‘Intrusive’ and ‘secretive’: ACLU obtains government docs on Stingray surveillance
“The government is using intrusive new forms of technology to invade our privacy but it is shrouding its practices in secrecy, and Stingrays are a very poignant example of that,” Linda Lye, senior staff attorney with the Northern California American Civil Liberties Union, told RT.
“We shouldn’t have to surrender our privacy merely by using the modern conveniences of daily modern life like a cell phone.”
The documents confirm long-held suspicions that the controversial devices, which mimic cell phone towers and trick cell phones into thinking it is a legitimate tower, are capable of recording the numbers of a mobile phone’s incoming and outgoing calls, as well as intercepting the content of voice and text communications.
“The public and courts and criminal defendants have a right to know when the government is using intrusive new forms of technology. It raises cutting edge legal questions, like what kind of court authorization does the government need to get before it uses this technology?” Lye added.
According to the documents, the devices “may be capable of intercepting the contents of communications, and therefore, such devices must be configured to disable the interception function, unless interceptions have been authorized by a Title III order.”
Title III is a federal wiretapping law that allows law enforcement, with a court order, to intercept communications in real time.
The documents also discussed the possibility of “flashing” a phone’s firmware “so that you can intercept conversations using a suspect’s cell phone as a bug.”
The ACLU filed a Freedom of Information Act lawsuit against the Department of Justice two years ago to force it to disclose its policies and procedures concerning Stingrays.
“By withholding information about this technology from courts in applications for electronic surveillance orders, the federal government is essentially seeking to write its own search warrants while engaging in a form of dragnet surveillance,” argued the ACLU in the complaint.
The documents, numbering over 70 pages, show the government had not been upfront about how the surveillance tool was being used by law enforcement, and that it was capable of spying on innocent bystanders.
“Stingrays … scoop up information not only from the target the government is investigating, but also third parties as to whom that the government has no reasonable cause or suspicion about whatsoever. That means innocent bystanders are having their rights compromised,” said Lye.
The surveillance tools go by a number of different names – Wolfpack, Gossamer, and swamp box – and are generally the size of a suitcase. They work by emitting a stronger signal than nearby towers in order to force a phone or mobile device to connect to them instead of a legitimate tower.
The Stingrays can be used to determine the location of phones, computers, and wireless PC data cards, also known as air cards, according to Wired. Once a mobile device connects and reveals its unique device ID, law enforcement can use a handheld device that can track a phone or mobile device, including pinpointing an exact office or apartment where it is being used.
Concerns about the use of Stingrays have been mounting as of late. The ACLU has identified 57 agencies that own stingrays or similar devices in 22 states and the District of Columbia.
In addition, federal rules don’t apply to local police departments, which purchase the Stingrays independently of the federal government and are among the most prolific users of the technology. They have been using them without obtaining warrants for years.
The Baltimore Sun reported that city police have used the technology 4,300 times since 2007, often without obtaining a search warrant. Defense attorneys and prosecutors are currently reviewing thousands of criminal cases involving the trackers.
The Department of Homeland Security and the Justice Department, which oversees the FBI, now require their agents to obtain a warrant based on probable cause before using the device in most cases.
Lye told RT that the courts serve as an “important, independent arbitrator to determine whether investigators have met probable cause that warrants invading privacy.” She said that applying for a warrant is a time-tested method for balancing government’s legitimate need to investigate in the name of public safety and the public’s need for privacy.

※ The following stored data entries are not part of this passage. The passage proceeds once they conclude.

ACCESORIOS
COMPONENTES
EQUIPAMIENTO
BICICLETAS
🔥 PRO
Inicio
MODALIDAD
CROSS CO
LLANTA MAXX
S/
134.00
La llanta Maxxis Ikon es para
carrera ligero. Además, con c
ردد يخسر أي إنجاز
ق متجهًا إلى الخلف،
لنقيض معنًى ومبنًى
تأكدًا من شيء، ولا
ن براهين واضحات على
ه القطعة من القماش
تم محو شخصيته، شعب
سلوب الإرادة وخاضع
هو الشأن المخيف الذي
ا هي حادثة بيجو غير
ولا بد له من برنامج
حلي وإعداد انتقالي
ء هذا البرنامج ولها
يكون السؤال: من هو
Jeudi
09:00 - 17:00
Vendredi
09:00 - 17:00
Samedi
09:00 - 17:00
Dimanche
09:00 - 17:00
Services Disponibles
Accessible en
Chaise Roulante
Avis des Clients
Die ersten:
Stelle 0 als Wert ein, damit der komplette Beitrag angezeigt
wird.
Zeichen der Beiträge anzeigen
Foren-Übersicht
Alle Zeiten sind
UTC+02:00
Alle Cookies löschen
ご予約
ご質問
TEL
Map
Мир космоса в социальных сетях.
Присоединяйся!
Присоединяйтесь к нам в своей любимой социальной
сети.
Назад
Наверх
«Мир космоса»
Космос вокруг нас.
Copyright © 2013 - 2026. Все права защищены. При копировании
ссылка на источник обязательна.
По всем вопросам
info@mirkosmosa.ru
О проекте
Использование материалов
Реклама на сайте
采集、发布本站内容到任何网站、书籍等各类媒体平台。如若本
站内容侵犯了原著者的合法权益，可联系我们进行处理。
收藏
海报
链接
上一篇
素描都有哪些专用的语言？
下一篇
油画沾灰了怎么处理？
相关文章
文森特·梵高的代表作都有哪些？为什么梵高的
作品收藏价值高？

“The Fourth Amendment of the Constitution requires the government to get a warrant before it searches someone’s phone or seizes someone’s property. The reason we have that is before we adopted that provision, the British would engage in general searches anywhere they pleased in order to look for violations of British customs laws,” Lye said.

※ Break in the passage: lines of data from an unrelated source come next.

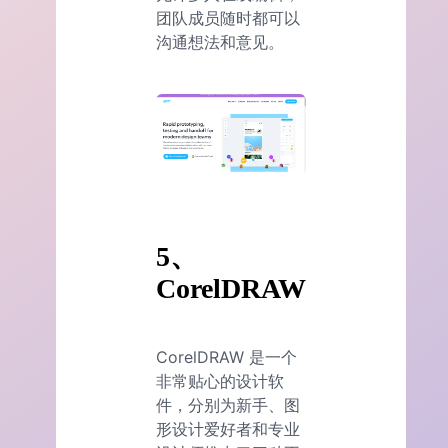
团队成员随时都可以
沟通想法和意见。
5、
CorelDRAW
CorelDRAW 是一个
非常贴心的设计软
件，分别为新手、图
形设计爱好者和专业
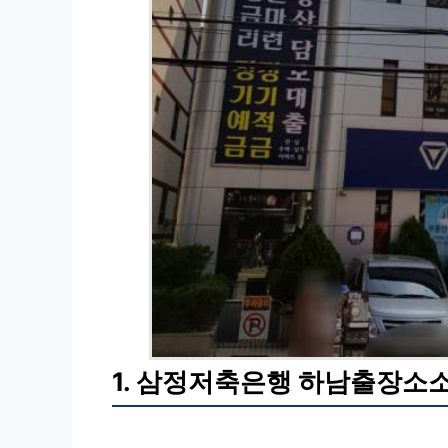
1. 삼정저축은행 하남출장소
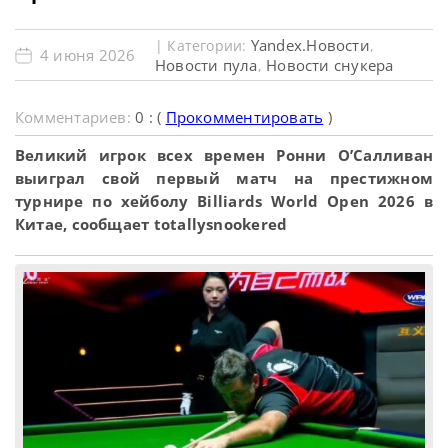
Yandex.Новости
| Категории:
,
4 июня 2026
Новости пула
Новости снукера
,
Комментариев:
0 : (
Прокомментировать
)
Великий игрок всех времен Ронни О’Салливан
выиграл свой первый матч на престижном
турнире по хейболу Billiards World Open 2026 в
Китае, сообщает totallysnookered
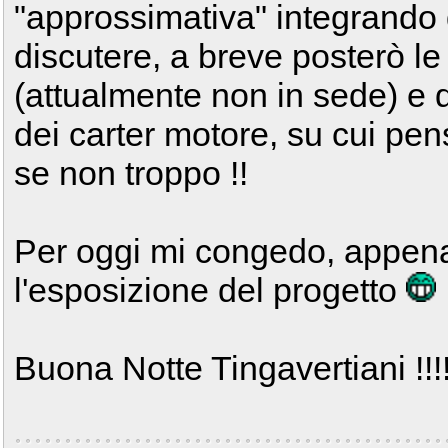
"approssimativa" integrando
discutere, a breve posterò le
(attualmente non in sede) e 
dei carter motore, su cui pens
se non troppo !!
Per oggi mi congedo, appena 
l'esposizione del progetto
Buona Notte Tingavertiani !!!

“Stingrays engage in the electronic equivalent of a general search. They search not only the target of an investigation but innocent third parties, and that kind of privacy intrusion is not what the framers intended.”

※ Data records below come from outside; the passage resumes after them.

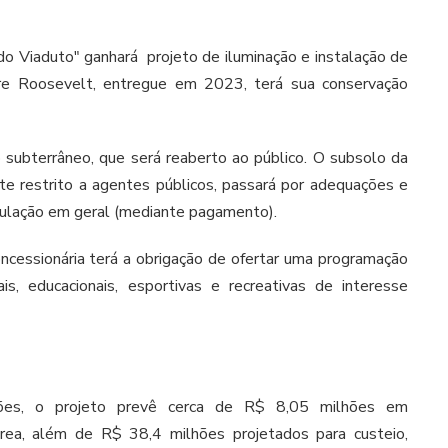
do Viaduto" ganhará projeto de iluminação e instalação de
re Roosevelt, entregue em 2023, terá sua conservação
subterrâneo, que será reaberto ao público. O subsolo da
te restrito a agentes públicos, passará por adequações e
opulação em geral (mediante pagamento).
oncessionária terá a obrigação de ofertar uma programação
ais, educacionais, esportivas e recreativas de interesse
ações, o projeto prevê cerca de R$ 8,05 milhões em
área, além de R$ 38,4 milhões projetados para custeio,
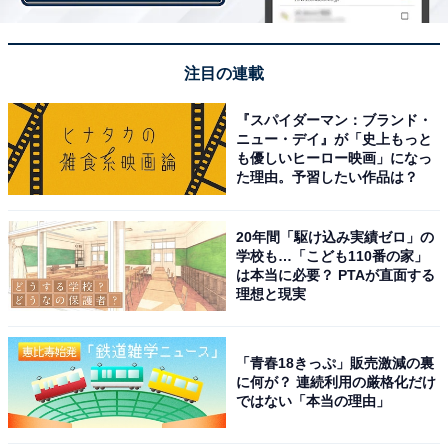
注目の連載
画像出典：TBS系『VIVANT』
公式サイト
『スパイダーマン：ブランド・
ニュー・デイ』が「史上もっと
も優しいヒーロー映画」になっ
た理由。予習したい作品は？
20年間「駆け込み実績ゼロ」の
学校も…「こども110番の家」
は本当に必要？ PTAが直面する
理想と現実
「青春18きっぷ」販売激減の裏
に何が？ 連続利用の厳格化だけ
ではない「本当の理由」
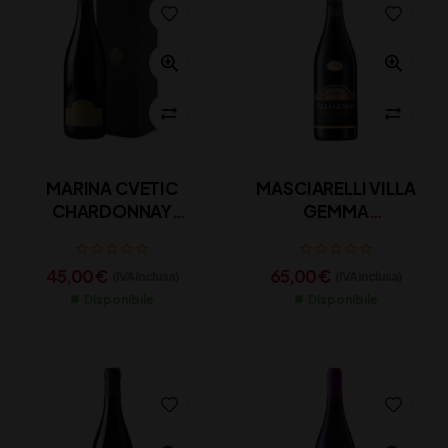
MARINA CVETIC
MASCIARELLI VILLA
CHARDONNAY
GEMMA
COLLINE TEATINE IGT
MONTEPULCIANO
MASCIARELLI CL 75
D’ABRUZZO DOC CL
45,00
€
65,00
€
(IVA inclusa)
(IVA inclusa)
75
Disponibile
Disponibile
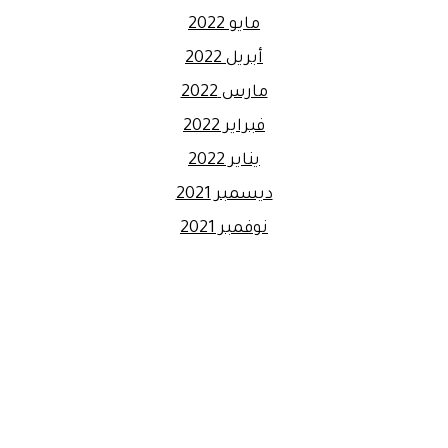
مايو 2022
أبريل 2022
مارس 2022
فبراير 2022
يناير 2022
ديسمبر 2021
نوفمبر 2021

Congress is also concerned. Representative Jason Chaffetz (R-Utah) said he plans to introduce a bill criminalizing any use of a Stingray without a warrant. The bill would apply to state and local agencies as well as federal ones.
The Washington Examiner was given a draft copy of the bill and reported that violations would be punishable by a fine and up to 10 years in prison, but that it includes wide exemptions, including for situations involving “emergencies that include an ‘immediate danger of death,’ national security or ... the Foreign Intelligence Surveillance Act.”